Percy Grainger 帕西·葛人杰
In January 1948 he conducted the premiere of his wind band setting of "The Power of Rome and the Christian Heart", written for the Goldman Band to celebrate the 70th birthday of its founder. Afterwards, Grainger denigrated his own music as "commonplace" while praising Darius Milhaud's
Suite Française, with which it had shared the programme.

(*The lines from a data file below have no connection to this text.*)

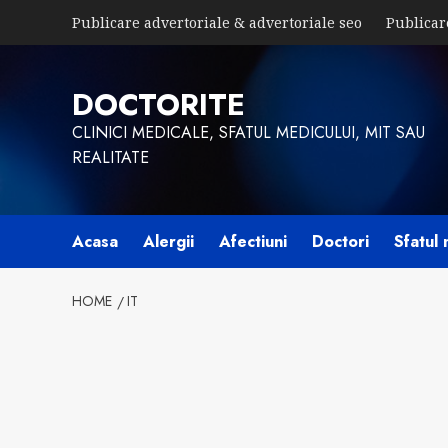
Skip
Publicare advertoriale & advertoriale seo
Publicar
to
content
DOCTORITE
CLINICI MEDICALE, SFATUL MEDICULUI, MIT SAU
REALITATE
Acasa
Alergii
Afectiuni
Doctori
Sfatul 
HOME
IT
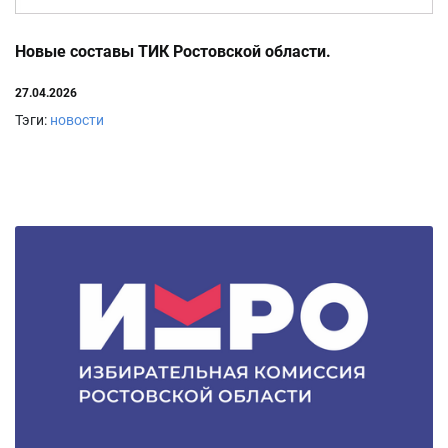
Новые составы ТИК Ростовской области.
27.04.2026
Тэги:
новости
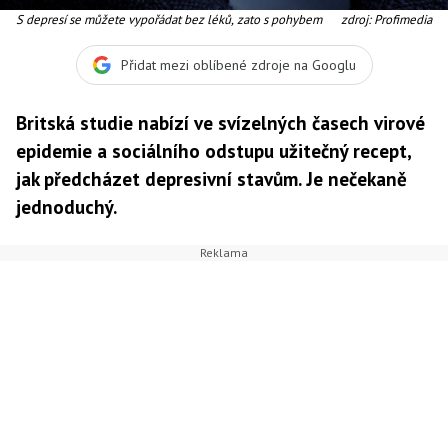
S depresí se můžete vypořádat bez léků, zato s pohybem
zdroj: Profimedia
Přidat mezi oblíbené zdroje na Googlu
Britská studie nabízí ve svízelných časech virové
epidemie a sociálního odstupu užitečný recept,
jak předcházet depresivní stavům. Je nečekaně
jednoduchý.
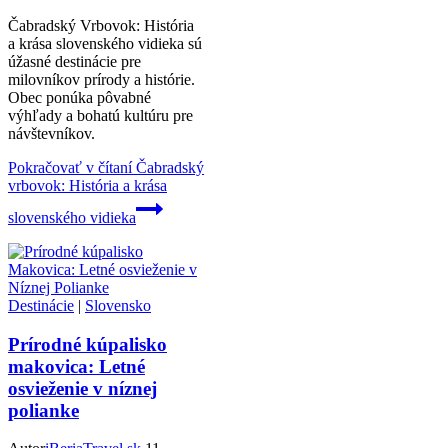
Čabradský Vrbovok: História
a krása slovenského vidieka sú
úžasné destinácie pre
milovníkov prírody a histórie.
Obec ponúka pôvabné
výhľady a bohatú kultúru pre
návštevníkov.
Pokračovať v čítaní
Čabradský
vrbovok: História a krása
slovenského vidieka
Destinácie
|
Slovensko
Prírodné kúpalisko
makovica: Letné
osvieženie v níznej
polianke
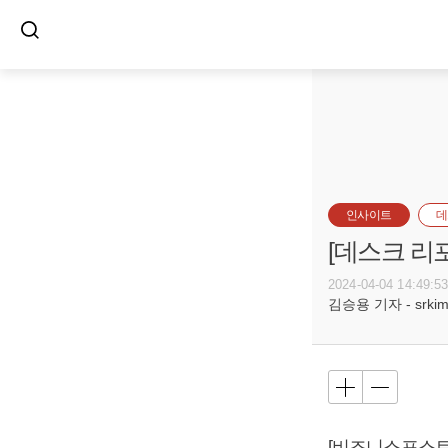
인사이트
데
[데스크 리포
2024-04-04 14:49:5
김승용 기자 - srkim@
[비즈니스포스트]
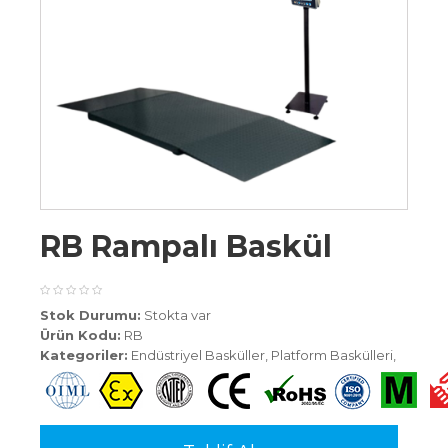
RB Rampalı Baskül
Stok Durumu:
Stokta var
Ürün Kodu:
RB
Kategoriler:
Endüstriyel Basküller
,
Platform Baskülleri
,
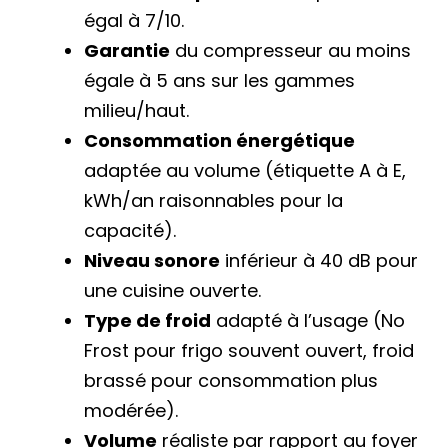
égal à 7/10.
Garantie
du compresseur au moins
égale à 5 ans sur les gammes
milieu/haut.
Consommation énergétique
adaptée au volume (étiquette A à E,
kWh/an raisonnables pour la
capacité).
Niveau sonore
inférieur à 40 dB pour
une cuisine ouverte.
Type de froid
adapté à l’usage (No
Frost pour frigo souvent ouvert, froid
brassé pour consommation plus
modérée).
Volume
réaliste par rapport au foyer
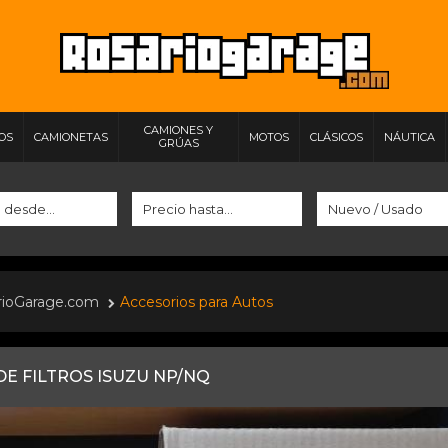
CAMIONES Y
IOS
CAMIONETAS
MOTOS
CLÁSICOS
NÁUTICA
GRÚAS
rioGarage.com
Accesorios para Autos
DE FILTROS ISUZU NP/NQ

On 10 August 1948, Grainger appeared at the London Proms, playing the piano part in his Suite on Danish Folksongs with the London Symphony Orchestra under Basil Cameron. On 18 September he attended the Last Night of the Proms, standing in the promenade section for Delius's Brigg Fair. Over the next few years several friends died: Gardiner in 1950, Quilter and Karen Holten in 1953. In October 1953 Grainger was operated on for abdominal cancer; his fight against this disease would last for the rest of his life. He continued to appear at concerts, often in church halls and educational establishments rather than major concert venues. In 1954, after his last Carnegie Hall appearance, Grainger's long promotion of Grieg's music was recognised when he was awarded the St. Olav Medal by King Haakon of Norway. However, a growing bitterness was becoming evident in his writings and correspondence; in a letter to his lifelong friend, the Danish composer Herman Sandby, he bemoaned the continuing ascendency in music of the "German form", and asserted that "all my compositional life I have been a leader without followers".